Police inside the Cannabis Culture store on Church Street. Police raid Cannabis stores across the country on Thursday March 9, 2017. (Craig Robertson /Toronto Sun)
You’d think they would be out of doobies.
Even after Toronto Police cleaned the place out of all their pot, the stench of marijuana was ripe inside the store. Police took out tens of thousands of dollars worth of product from envelopes and jars.
But they didn’t get it all.
Staff found police left behind some rolled joints and undetected envelopes of pot.
The smiling group, who got off on warnings by the same police who did charge owners Marc and Jodi Emery, quickly rolled and sparked up the spoils in defiance right in front myself and colleagues Maryam Shah and photographer Craig Robertson.
The message was clear.
“We will be open again tomorrow,” General Manager Jamie McConnell insisted. “When you are in the pot dispensary business, you expect this.”
Having said that arresting the Emerys on the airplane and “raiding every store” did “come as a surprise.”
Meanwhile, even though the aroma inside Cannabis Culture at 461 Church St. was strong, it’s not the biggest stink in this story of the mission by the federal Liberal government to “legalize” marijuana.
That big corporate entities, and big government, would prefer to corner the market and cut out small pot pioneers is what smells the most.
“Government wants the large player dispensing model for tax collection and profit but the buying public want this storefront model,” said McConnell. “We pay our taxes and we serve 2,000 people every day.”
But it’s the Shoppers Drug Mart, or perhaps even an LCBO-style model, that is the way government is taking legalization – clearly a different direction than letting people like Emery get a foothold into that future multi-billion dollar goldmine. They don’t have to look back far in history to see how people with names like Bronfman, Kennedy and Sleeman were thorns in the side of the law during prohibition times but later became pillars of society.
Ironically many of today’s pillars and powerful who have invested in a pot full future.
While you certainly can’t blame police for doing it’s job – and they did it professionally Thursday as the people in the store admitted – you can question Prime Minister Justin Trudeau when he smoked marijuana as a member of the House of Commons, did it come from a legal source or from the grey market like the Emerys operate?
There’s a lot of hypocrisy to go around.
Yes, the laws are there – but to cut the pot enthusiast pioneers out of the legislation pot quest is unreasonable. There’s nothing wrong with being fair and to work with, and talk to, the Marc Emerys of the pot world instead of jailing them.
And accept there’s enough financial buzz for both models to exist.

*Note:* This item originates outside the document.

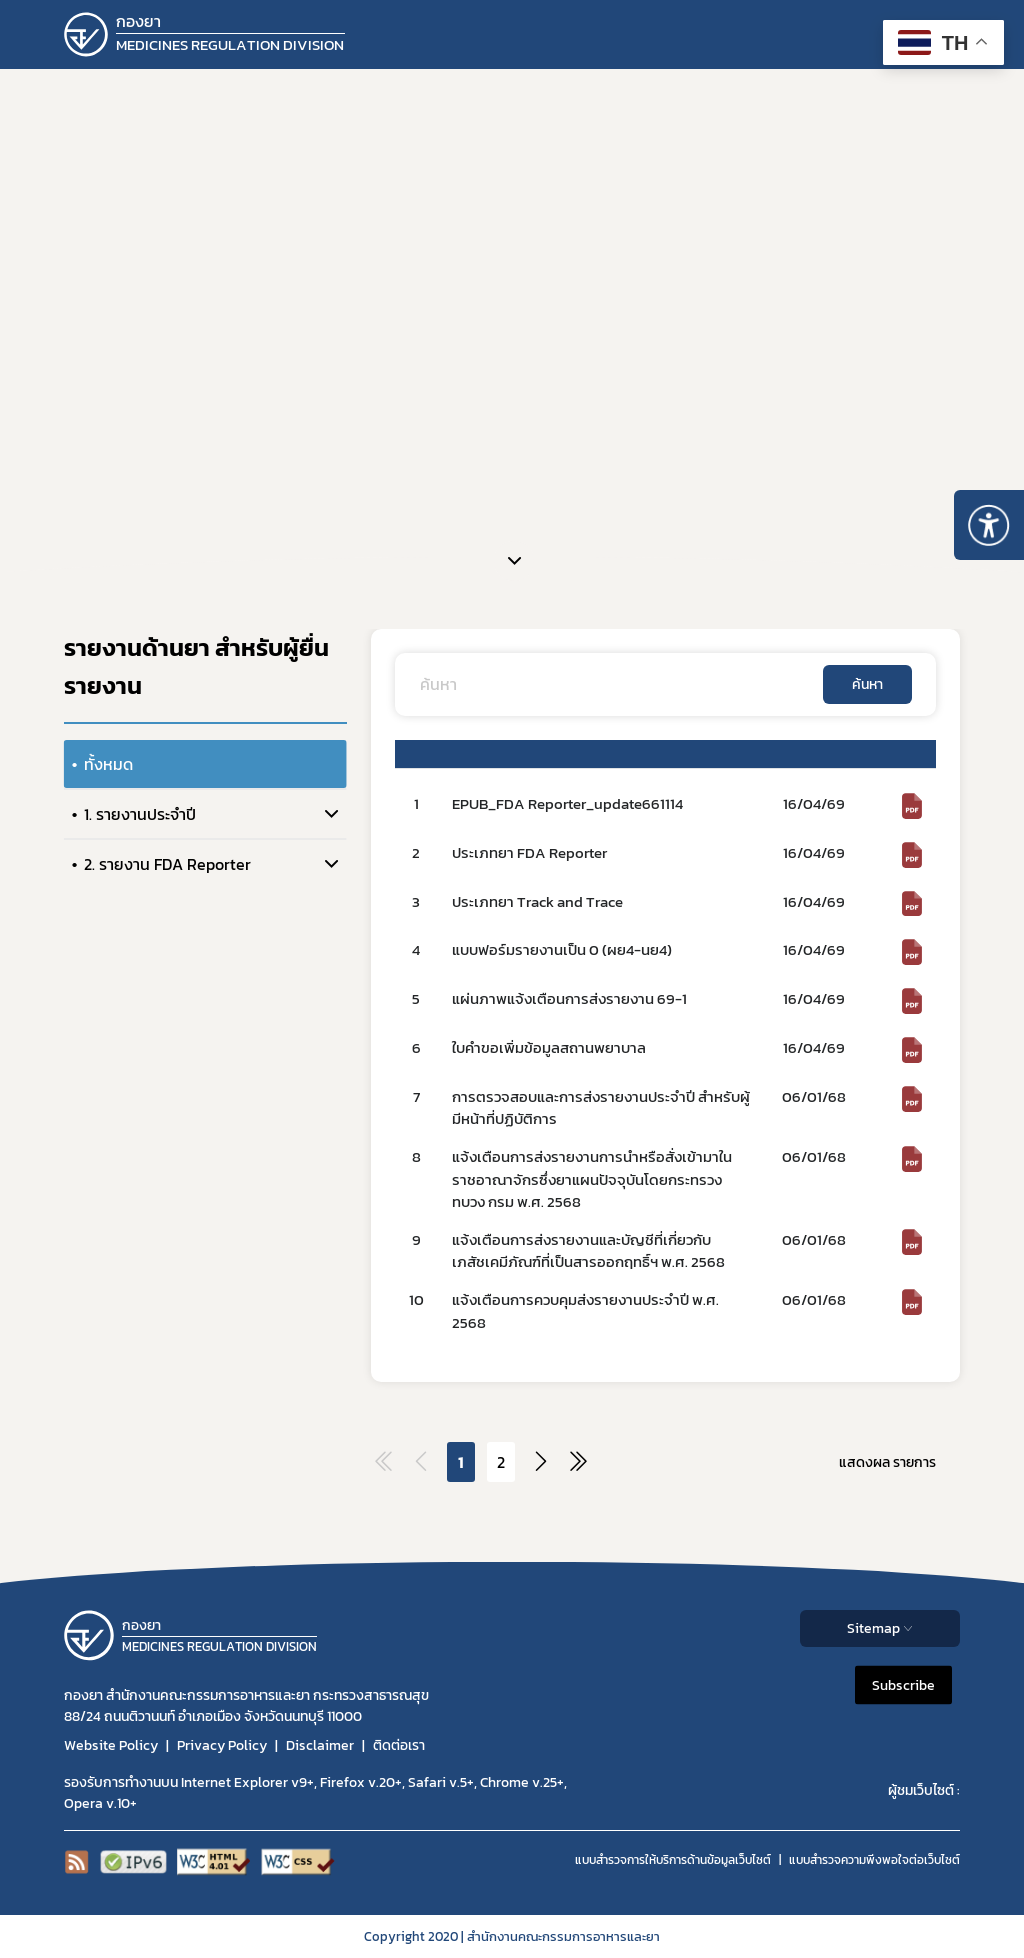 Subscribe (903, 1684)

“We will take as much time as it takes to do it right,” Federal pot czar Scrarborough MP and former Toronto Police Chief Bill Blair told Bloomberg in an interview Monday. “I’m pretty reluctant to suggest a specific time frame, frankly, because I don’t know how long this will take in each of our 10 provinces and three territories.”
Perhaps the Trudeau government should let them all smoke or get off the pot altogether.